## Work request
All of the data that follows is to be written out exactly, with images excluded.

(Collected data)

● ● ●

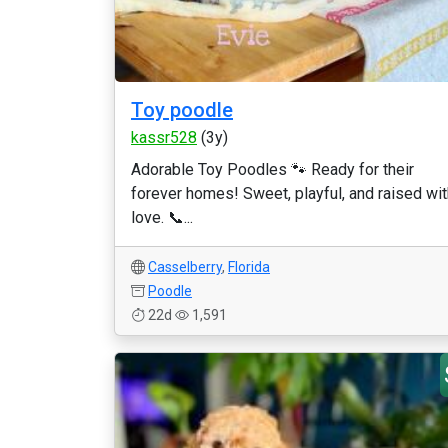
Toy poodle
kassr528
(3y)
Adorable Toy Poodles 🐾 Ready for their
forever homes! Sweet, playful, and raised wit
love. 📞...
Casselberry
,
Florida
Poodle
22d
1,591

● ● ●

## Final answer
Toy poodle
kassr528
(3y)
Adorable Toy Poodles 🐾 Ready for their
forever homes! Sweet, playful, and raised wit
love. 📞...
Casselberry
,
Florida
Poodle
22d
1,591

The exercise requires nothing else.